Please explain your sentiment.
4-cycle ops complicate instruction scheduling, since they indicate an addition 3 cycles of latency per operation. The fact that the port itself cannot issue for an additional 3 cycles can complicate the heuristics in the scheduler, and the buildup in the ROB and other buffers can lead to non-AVX ports being starved for want of scheduler space.
Sandy Bridge already arranged its units in such a way that each port had consistent execution latencies internally to help reduce contention.
With 1 to 3 to 5 latency ops being possible now, having 6 and 8 or more cycle operations overlaid is a complex problem. I'm curious if they'd be given their own domain to keep them from interfering with the other ports. It might be possible that instead of overloading existing ports and reducing access to all their functionality, the bulkier ops will be issued to new ones.
Just like on a GPU, that completely depends on the ratio of memory accesses to arithmetic instructions. An L2 cache miss takes only 11 cycles on Sandy Bridge, while two threads can hide 8 cycles with a single AVX-1024 instruction.
An L2 cache hit is 11 cycles. A miss to the L3 is roughly in the upper 20s.
Actually serving an AVX-1024 memory access is of uncertain latency without defining how many cache ports of what width we are talking about, cache line length, the width of the L1-L2 bus, and the additional latency of consecutive line fills.
The cache would need to be rearchitected significantly.
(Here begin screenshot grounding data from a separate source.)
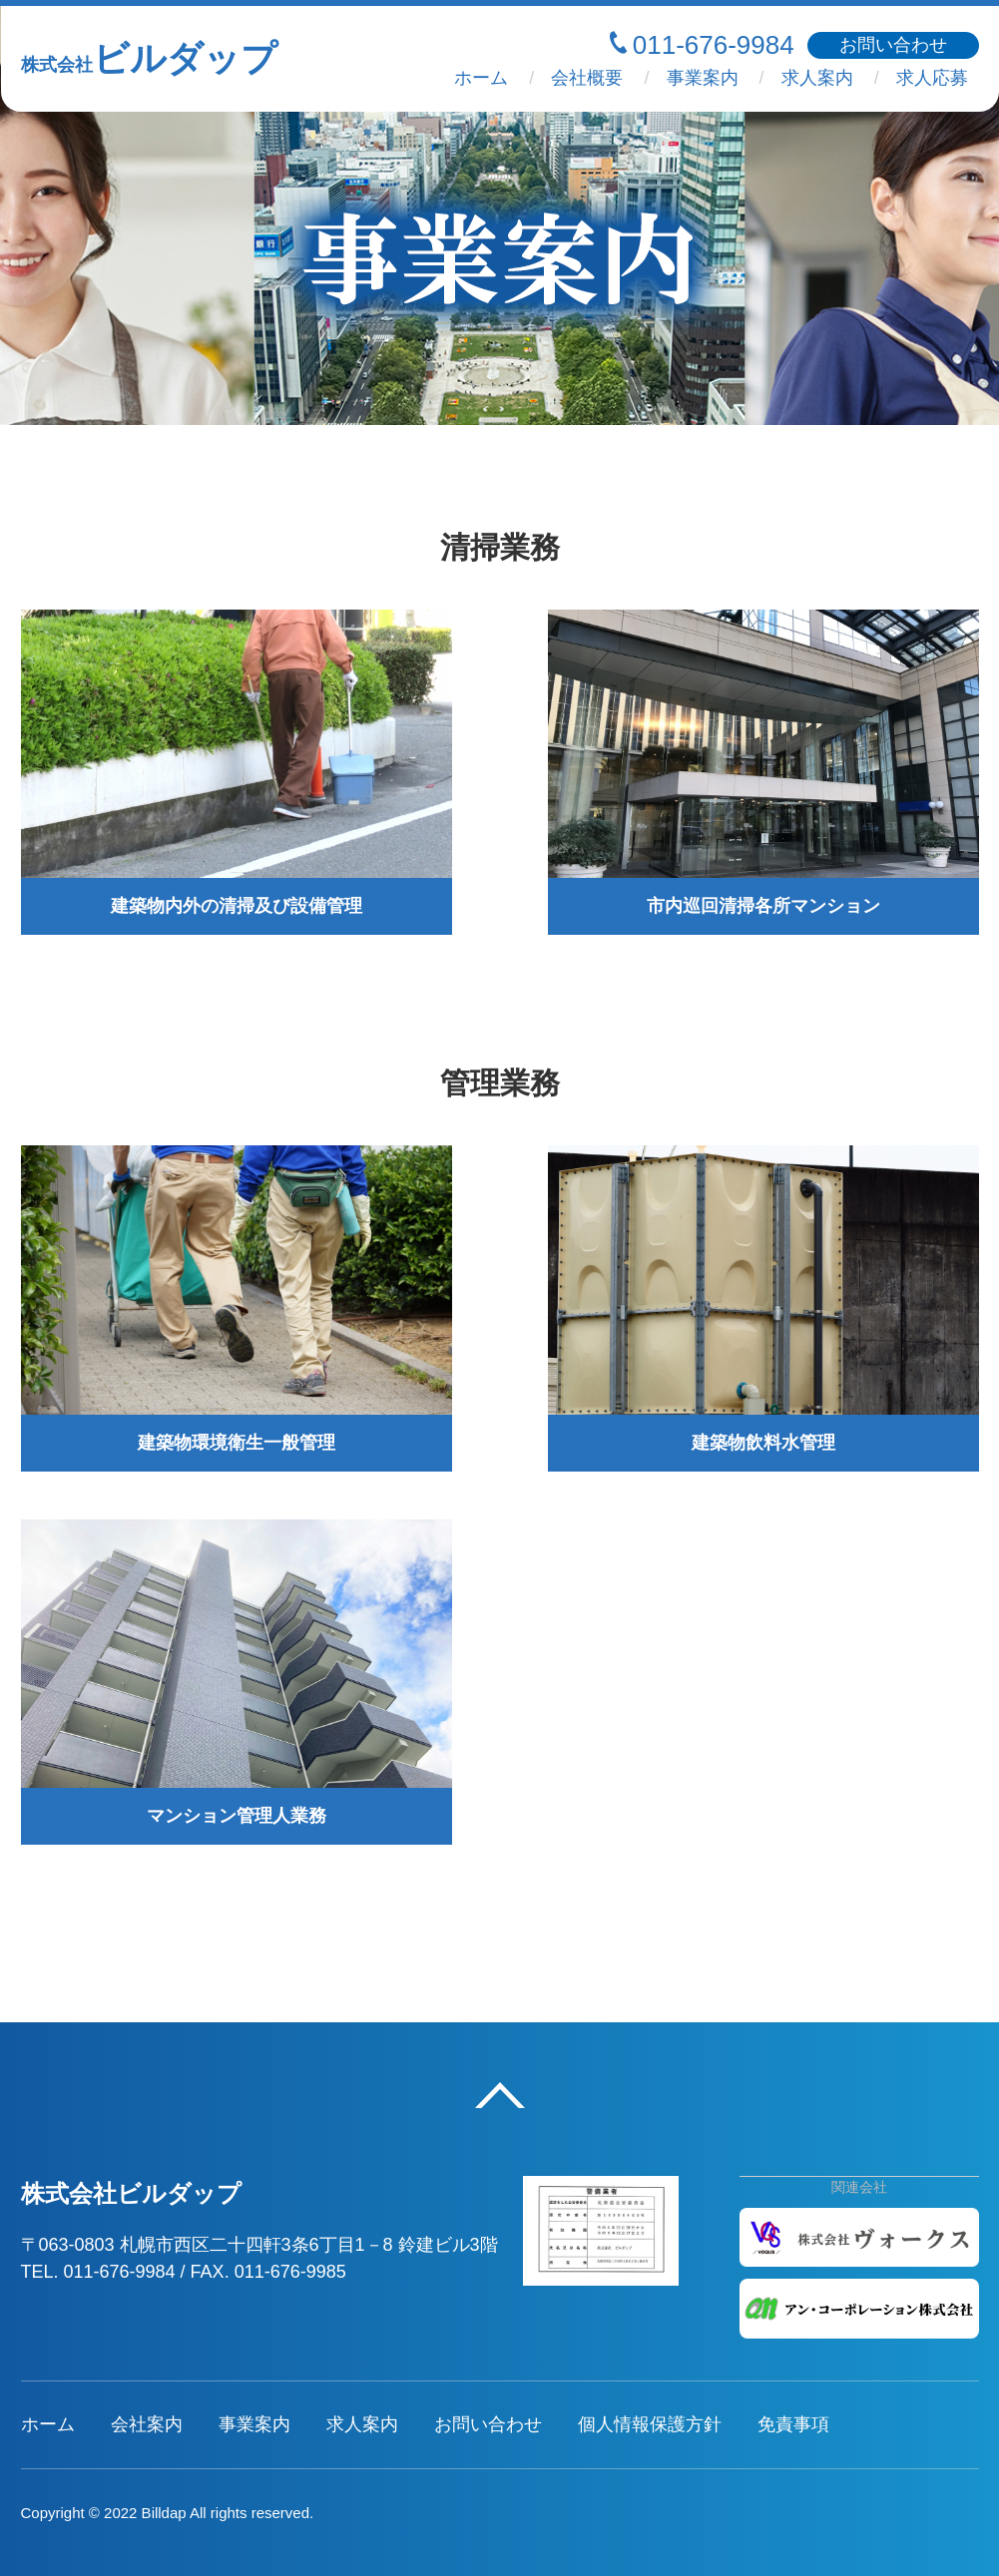 Image resolution: width=999 pixels, height=2576 pixels. I want to click on 事業案内, so click(703, 78). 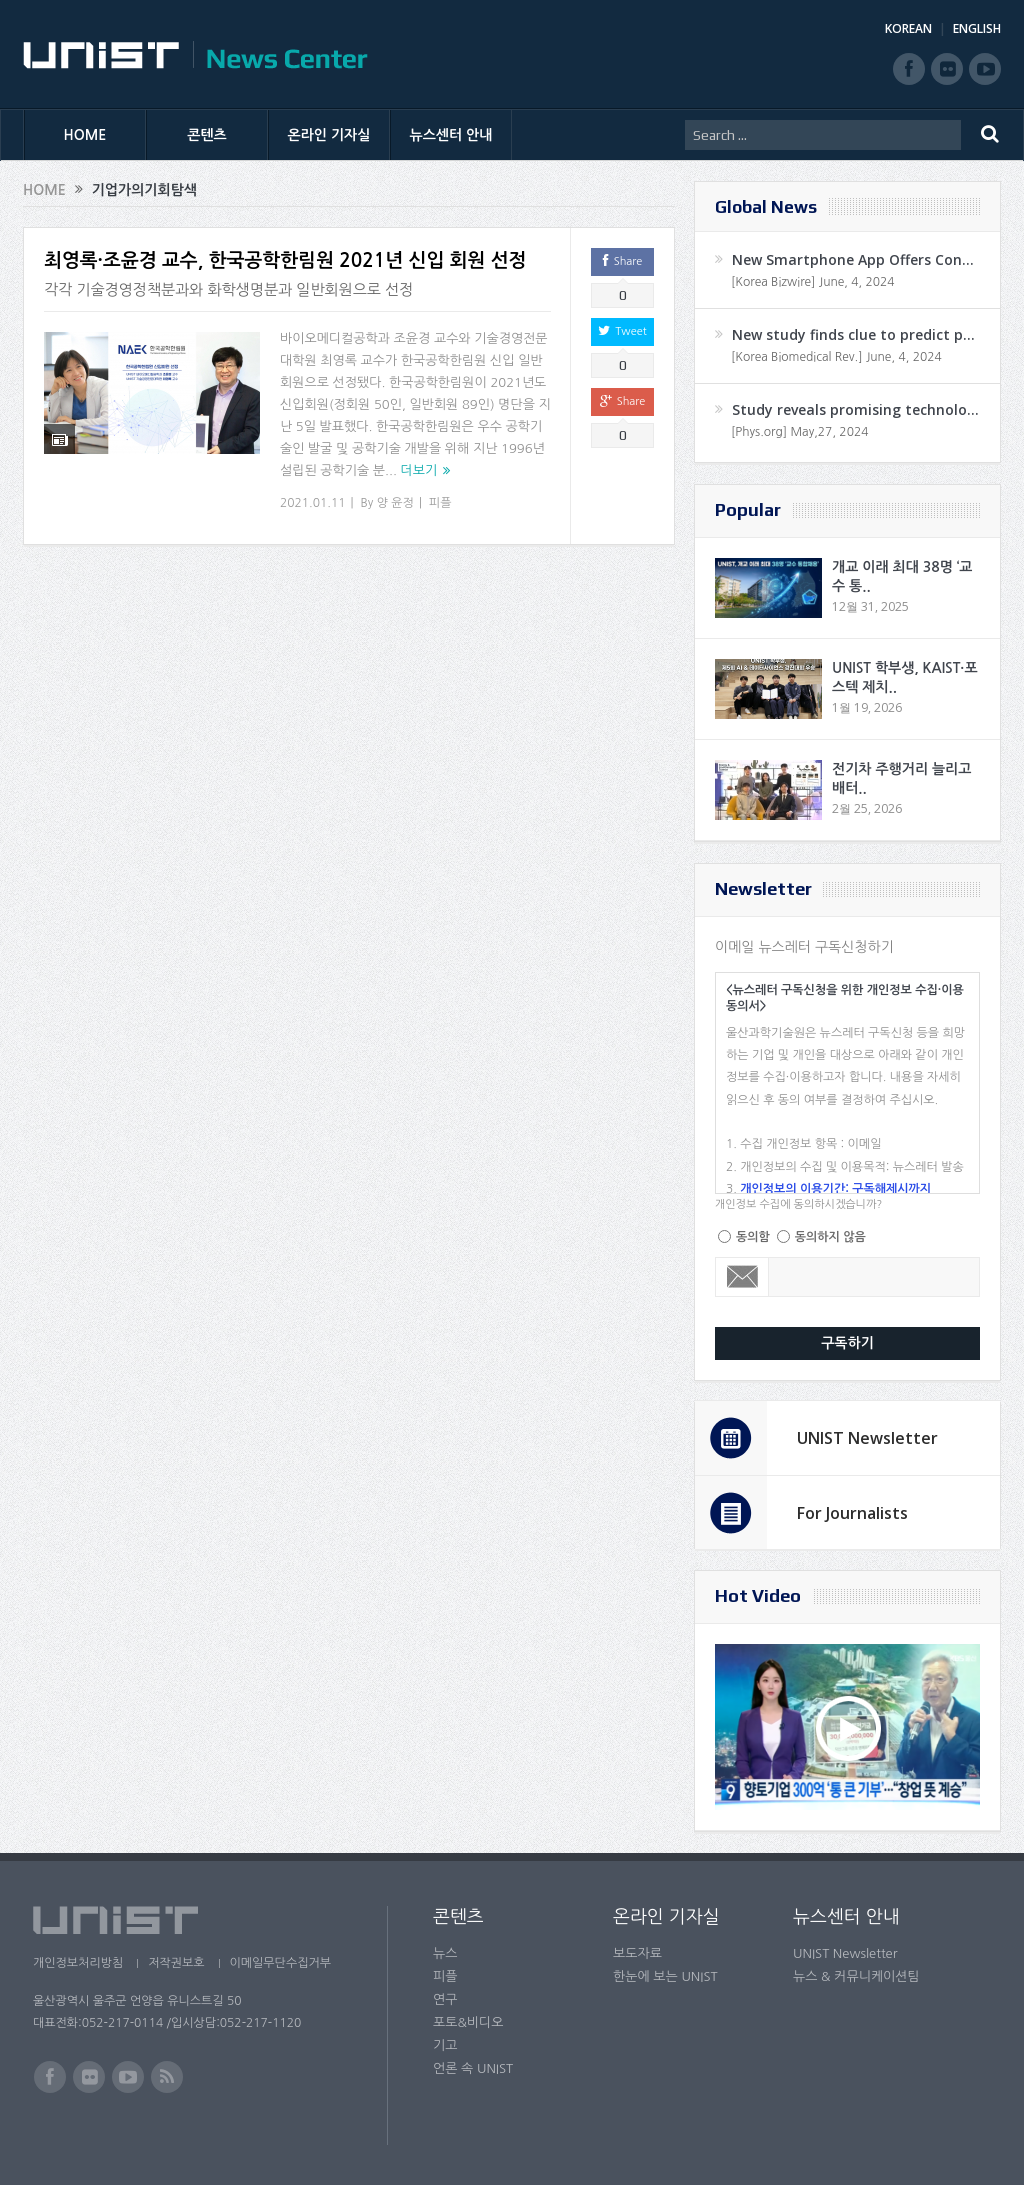 This screenshot has height=2185, width=1024. I want to click on 온라인 기자실, so click(329, 135).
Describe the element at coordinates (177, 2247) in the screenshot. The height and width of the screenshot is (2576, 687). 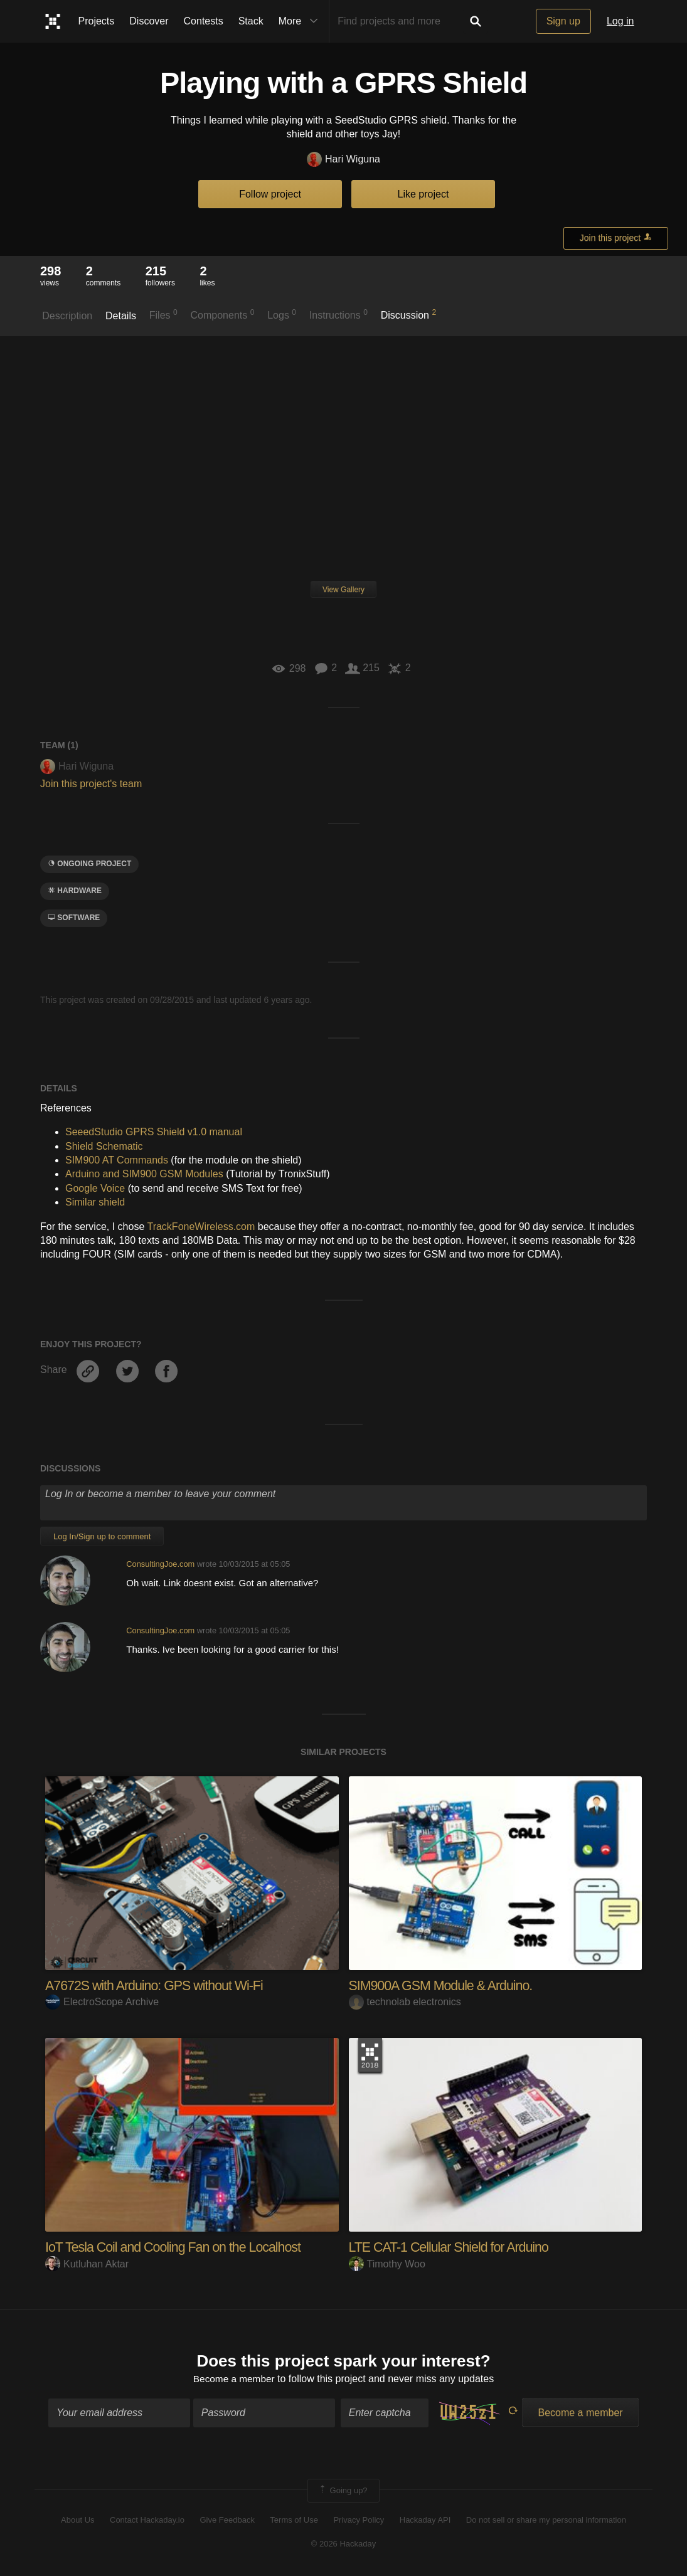 I see `IoT Tesla Coil and Cooling Fan on the Localhost` at that location.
Sandy Bridge's cache, for example could not cleanly service two threads, each with an AVX-1024 memory access hitting the L2.
Bandwith is insufficient even for an L1 hit.
Bank conflicts would take their toll with at most one cache line per cycle.
If the loads were broken up into separate 128-bit accesses, the L1 cannot have more than 10 misses to higher levels of memory, meaning one of the instructions would be stuck pending a completion of two or more L1 cache line fills.
edit:
The cache controller may be able to pick up on the sequential accesses and coalesce them into a smaller number of L1 cache line misses to the L2. If so, then somewhere between 3-5 may be handled somewhat cleanly by the L2.
The atomicity of the ops may need additional provisions. AVX-1024 would always cross at least one cache line boundary, which may insert a additional latency to prevent an an update to one of the lines while the op is in-flight.